Oft genug habe ich in der Vergangenheit den 'Inflationismus' (oder 'Reflationismus', denn im Zusammenhang mit der Finanzkrise sind Inflationierungsvorschläge meist mit der Vorstellung verbunden, dass es durch die Krise zu einer Deflation gekommen ist und dass die Notenbanken die Welt nun wieder auf einen 'gesunden' Inflationskurs zurück führen müssten) kritisiert, insbesondere in den Blotts
- "Simbabwe schärfster Konkurrent für US-amerikanische Schlüsselindustrie" vom 26.11.08 (die Schlüsselindustrie ist das Gelddrucken);
- Ceci n’est pas une inflation“ oder: Eine Inflation gibt es nicht!"
- "Jauchzet, frohlocket: der Ölpreis steigt! Endlich dürfen wir auf die Wiederkehr der Inflation hoffen, deren wir nach Meinung mancher bedürfen!"
- "Alles Madoff oder was? Amerikanische Wirtschaftswissenschaftler (auch die US-Notenbank?) wollen (erneut) die Welt bestehlen. Jetzt durch Inflation."

Mittlerweile (und gelegentlich auch früher schon) frage ich mich allerdings (jetzt im Zusammenhang mit meinem Wirtschaftsmodell der Artos-Phagen), ob nicht die Inflation eine nützliche Einrichtung ist, um die Geldakkumulation (zumindest zeitweise) umzukehren.

Den Bloomberg-Bericht "U.S. Needs More Inflation to Speed Recovery, Say Mankiw, Rogoff" von Rich Miller (19.05.2009) hatte ich schon früher in dem o. a. "Madoff"-Blott besprochen. Ich nehme ihn mir jetzt noch einmal vor, weil dort -2- der o. a. -3- Dimensionen (Kaufstimulation und Entschuldung), sowie auch die Zinsdimension, erörtert werden. Die Entreicherung der Gläubiger ist natürlich die Kehrseite der Entschuldung; als eigenständige Inflationsbegründung wird sie dort jedoch nicht erwähnt. Wenn Inflation überhaupt ein geeignetes Mittel zur Bekämpfung der Wirtschaftskrise sein sollte (es gibt viele gute Gegengründe, und momentan ich bin diesbezüglich sehr skeptisch), dann aber gerade wegen der Entreicherungswirkung, der Disakkumulation von Geld.
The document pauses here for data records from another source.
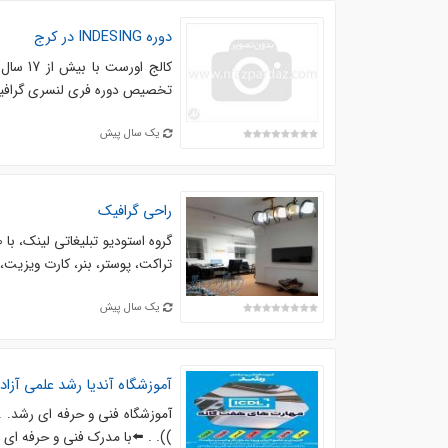
دوره INDESING در کرج
تخصیص دوره فری لنسری گرافیک د
یک سال پیش
راحی گرافیک
تراکت، پوستر، بنر، کارت ویزیت،
یک سال پیش
آموزشگاه آندیا رشد علمی آزاد
آموزشگاه فنی و حرفه ای رشد. . 
)). . ⬅️با مدرک فنی و حرفه ای . 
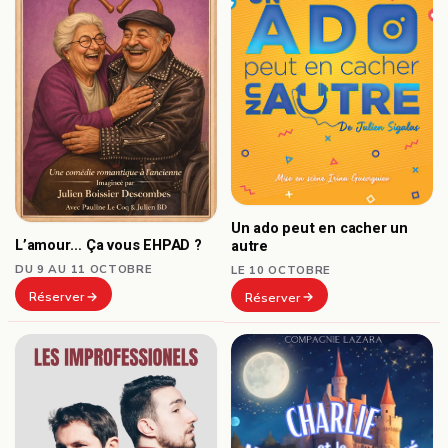
Un ado peut en cacher un
L’amour… Ça vous EHPAD ?
autre
DU 9 AU 11 OCTOBRE
LE 10 OCTOBRE
Réserver
Réserver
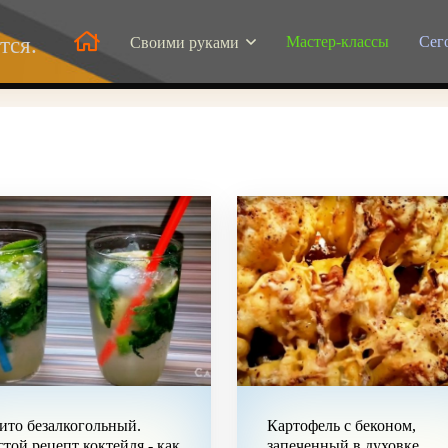
Мастер-классы
Сег
тся.
Своими руками
то безалкогольный.
Картофель с беконом,
той рецепт коктейля - как
запеченный в духовке.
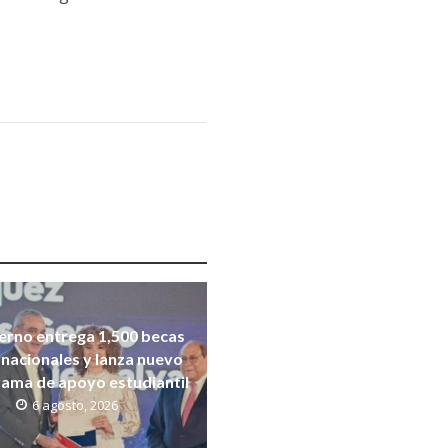
erno entrega 1,500 becas
rnacionales y lanza nuevo
ama de apoyo estudiantil
6 agosto, 2026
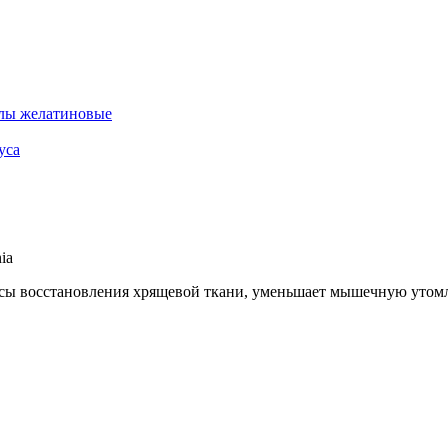
лы желатиновые
уса
ia
сы восстановления хрящевой ткани, уменьшает мышечную утомля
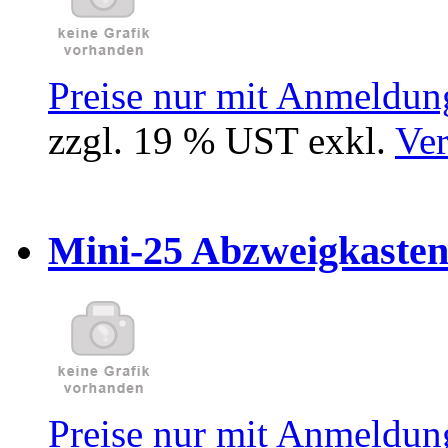
Preise nur mit Anmeldung
zzgl. 19 % UST exkl.
Ver
Mini-25 Abzweigkasten
Preise nur mit Anmeldung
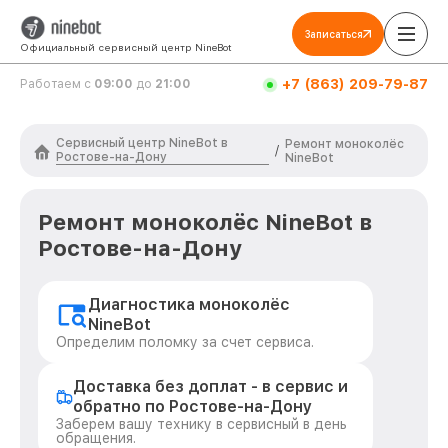
Записаться
Официальный сервисный центр NineBot
+7 (863) 209-79-87
Работаем с
09:00
до
21:00
Сервисный центр NineBot в
Ремонт моноколёс
/
Ростове-на-Дону
NineBot
Ремонт моноколёс NineBot в
Ростове-на-Дону
Диагностика моноколёс
NineBot
Определим поломку за счет сервиса.
Доставка без доплат - в сервис и
обратно по Ростове-на-Дону
Заберем вашу технику в сервисный в день
обращения.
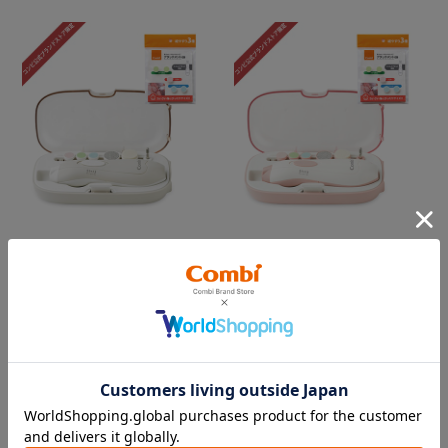
【コンビ公式ブランドストア
【コンビ公式ブランドストア
限定】赤ちゃんとママの ネイ
限定】赤ちゃんとママの ネイ
ルケア N アソートセット
ルケア N アソートセット
電動つめやすりに専用アタッ
電動つめやすりに専用アタッ
チメントが付いたお得なセッ
チメントが付いたお得なセッ
ト。
ト。
【10%OFF】子育て応援価格
【10%OFF】子育て応援価格
￥4,730
￥4,730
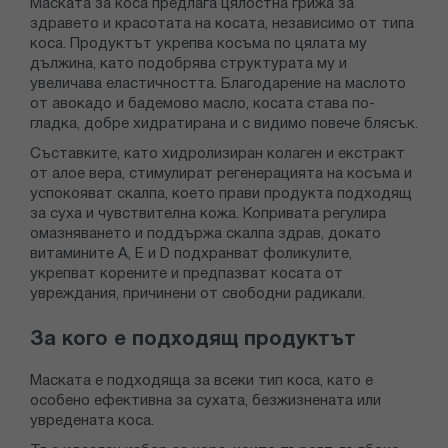
Маската за коса предлага цялостна грижа за
здравето и красотата на косата, независимо от типа
коса. Продуктът укрепва косъма по цялата му
дължина, като подобрява структурата му и
увеличава еластичността. Благодарение на маслото
от авокадо и бадемово масло, косата става по-
гладка, добре хидратирана и с видимо повече блясък.
Съставките, като хидролизиран колаген и екстракт
от алое вера, стимулират регенерацията на косъма и
успокояват скалпа, което прави продукта подходящ
за суха и чувствителна кожа. Копривата регулира
омазняването и поддържа скалпа здрав, докато
витамините A, E и D подхранват фоликулите,
укрепват корените и предпазват косата от
увреждания, причинени от свободни радикали.
За кого е подходящ продуктът
Маската е подходяща за всеки тип коса, като е
особено ефективна за сухата, безжизнената или
увредената коса.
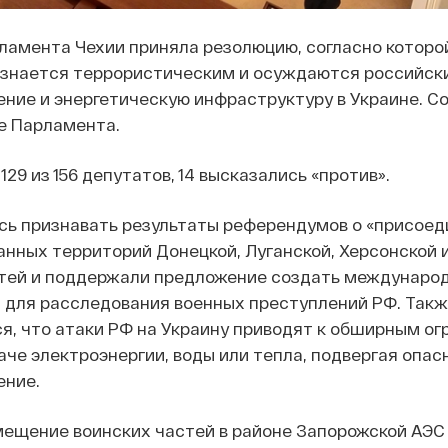
ламента Чехии приняла резолюцию, согласно которо
изнается террористическим и осуждаются российски
ние и энергетическую инфраструктуру в Украине. 
е Парламента.
129 из 156 депутатов, 14 высказались «против».
сь признавать результаты референдумов о «присоед
анных территорий Донецкой, Луганской, Херсонской 
тей и поддержали предложение создать междунаро
 для расследования военных преступлений РФ. Такж
я, что атаки РФ на Украину приводят к обширным о
аче электроэнергии, воды или тепла, подвергая опас
ение.
мещение воинских частей в районе Запорожской АЭС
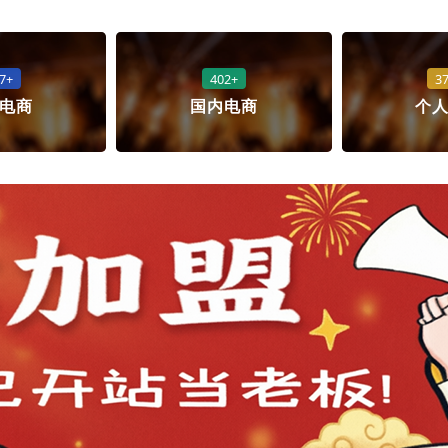
7+
402+
3
电商
国内电商
个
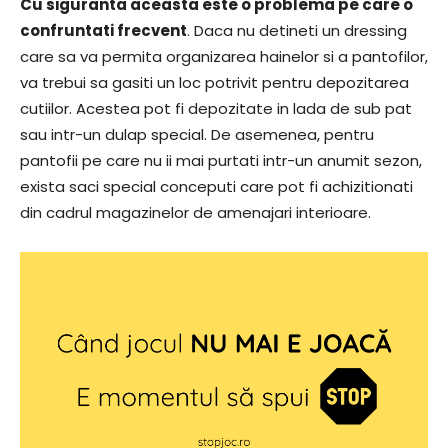
Cu siguranta aceasta este o problema pe care o
confruntati frecvent
. Daca nu detineti un dressing
care sa va permita organizarea hainelor si a pantofilor,
va trebui sa gasiti un loc potrivit pentru depozitarea
cutiilor. Acestea pot fi depozitate in lada de sub pat
sau intr-un dulap special. De asemenea, pentru
pantofii pe care nu ii mai purtati intr-un anumit sezon,
exista saci special conceputi care pot fi achizitionati
din cadrul magazinelor de amenajari interioare.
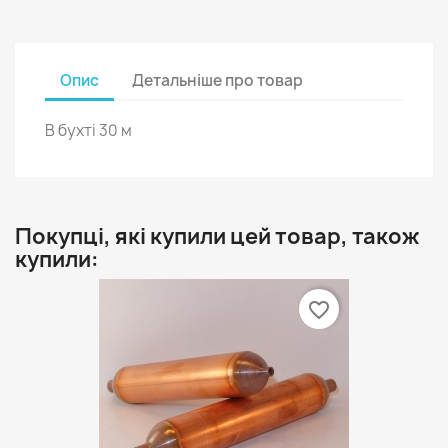
Опис
Детальніше про товар
В бухті 30 м
Покупці, які купили цей товар, також
купили:
favorite_border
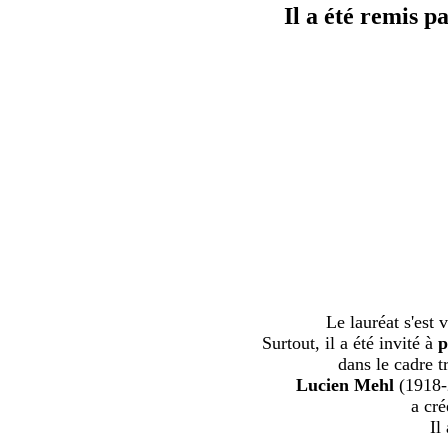
Il a été remis 
Le lauréat s'est
Surtout, il a été invité à
p
dans le cadre t
Lucien Mehl
(1918-2
a cré
Il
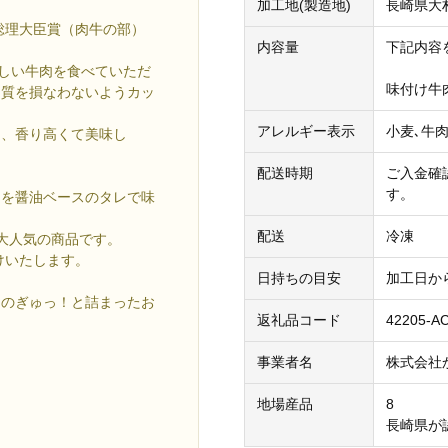
加工地(製造地)
長崎県大
総理大臣賞（肉牛の部）
内容量
下記内容
味しい牛肉を食べていただ
味付け牛肉
肉質を損なわないようカッ
アレルギー表示
小麦､牛
く、香り高くて美味し
配送時期
ご入金確
す。
しを醤油ベースのタレで味
配送
冷凍
大人気の商品です。
けいたします。
日持ちの目安
加工日か
はのぎゅっ！と詰まったお
返礼品コード
42205-A
事業者名
株式会社
地場産品
8
長崎県が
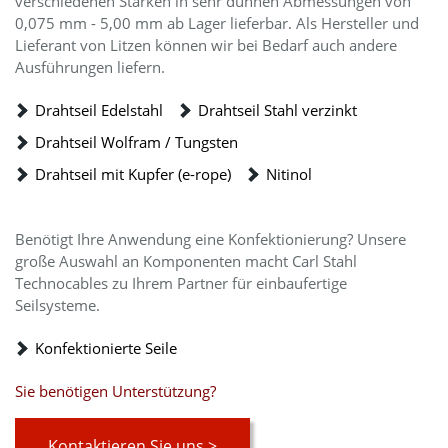
verschiedenen Stärken in sehr dünnen Abmessungen von
0,075 mm - 5,00 mm ab Lager lieferbar. Als Hersteller und
Lieferant von Litzen können wir bei Bedarf auch andere
Ausführungen liefern.
Drahtseil Edelstahl
Drahtseil Stahl verzinkt
Drahtseil Wolfram / Tungsten
Drahtseil mit Kupfer (e-rope)
Nitinol
Benötigt Ihre Anwendung eine Konfektionierung? Unsere
große Auswahl an Komponenten macht Carl Stahl
Technocables zu Ihrem Partner für einbaufertige
Seilsysteme.
Konfektionierte Seile
Sie benötigen Unterstützung?
Kontaktieren Sie uns >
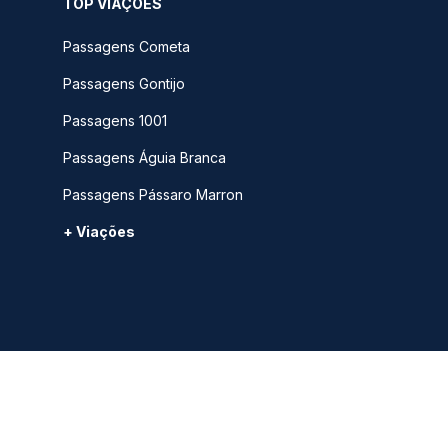
TOP VIAÇÕES
Passagens Cometa
Passagens Gontijo
Passagens 1001
Passagens Águia Branca
Passagens Pássaro Marron
+ Viações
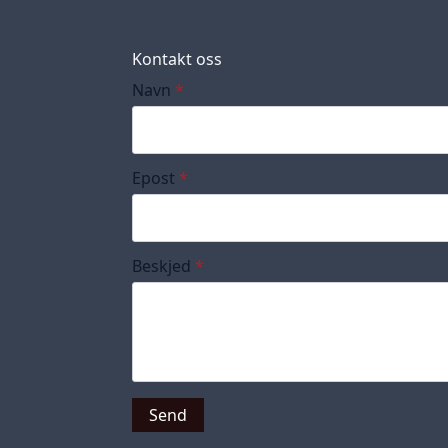
Kontakt oss
Navn
*
Epost
*
Beskjed
*
Send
In Deutschland ist Inflationismus unter den Volkswirten wohl weniger verbreitet als in den USA. Im Spiegel Online jedoch fordert Thomas Straubhaar, Direktor des Hamburgischen Weltwirtschaftsinstituts (HWWI), eine gewollte Inflation für Europa in seinem Artikel vom 01.02.2010: "Griechenlandkrise. Geldschwemme gegen den Euro-Crash". Interessant ist ein wesentlicher Unterschied: Die US-Ökonomen haben die Staatsschulden zwar auch im Blick; sie erhoffen sich jedoch zugleich eine Entlastung der verschuldeten Haushalte und gleichzeitig eine Konsumstimulation. Straubhaar dagegen empfiehlt an dieser Stelle die Inflation als Heilmittel gegen Staatsschulden.
In dem Focus-Streitgespräch vom 18.06.09 "Droht eine Horror-Inflation?" mit Ulrich Blum, Präsident des Instituts für Wirtschaftspolitik und Wirtschaftsforschung Halle (IWH), wertete jedoch auch Straubhaar Inflation als Konsumtreiberin (S.2) und Arbeitsplatzbeschafferin:
"Die Hubschrauber-Ökonomie ist in dieser Lage im Prinzip richtig. Die Preise stagnieren bereits, da müssen Sie gegensteuern – bis hin zum Anwerfen der Notenpresse. Die Menschen müssen glauben: Morgen wird es nicht billiger, sondern teurer.
Aber sobald die Inflationserwartung dann tatsächlich steigt, eine Vollbremsung hinzulegen ist nach aller historischen Erfahrung weder politisch gewünscht noch möglich.
FOCUS Online: Warum?
Straubhaar: Die reale Wirtschaft reagiert mit Verzögerung: Die Auftragseingänge sind im ersten Halbjahr eingebrochen, daher rollt die Konkurs- und Entlassungswelle erst im Herbst an. Dann müsste die Notenbank das überschüssige Geld längst wieder einsammeln. Das ist bei über vier Millionen Arbeitslosen in Deutschland und einer Quote von zehn Prozent im Euro-Raum nicht durchsetzbar – und deswegen ist Inflation unvermeidlich.
"

Sein aktueller Spiegel-Artikel zeichnet sich dagegen durch eine reichliche Dosis an argumentativer Wirrnis aus. Der allergrößte Teil befasst sich mit Griechenland: Dass Hilfe für Griechenland problematisch ist (wg. Moral Hazard einerseits und weil sie andererseits innenpolitisch bei uns nicht gut ankommt); dass Griechenland und die anderen Schuldenstaaten aber in wirtschaftliche Schwierigkeiten kommen, wenn wir ihnen nicht helfen ("Das Wachstum in den Schuldenstaaten bleibt aus, die Arbeitslosigkeit steigt, die öffentliche Infrastruktur wird marode, die Wirtschaft insgesamt verliert weiter an Fahrt") und dass "der ökonomische Zerfall eines europäischen Staates wie Griechenland alle anderen mitreißen" würde.
Mit der Konjunktion "also" leitet er sodann zu einem Szenario über, dass er als Lösung des von ihm geschilderten Dilemmas präsentiert:
"Also bleibt nur eine letzte Hoffnung: Sie lautet Inflation. Über eine moderate, schleichende Inflation ließe sich die Last öffentlicher Haushaltsdefizite langsam mindern. Hohe Inflationsraten verringern die reale Belastung nominaler Schulden. Sie sind deshalb politisch die einfachste Option, Staatsschulden auf die kalte Art zu beseitigen."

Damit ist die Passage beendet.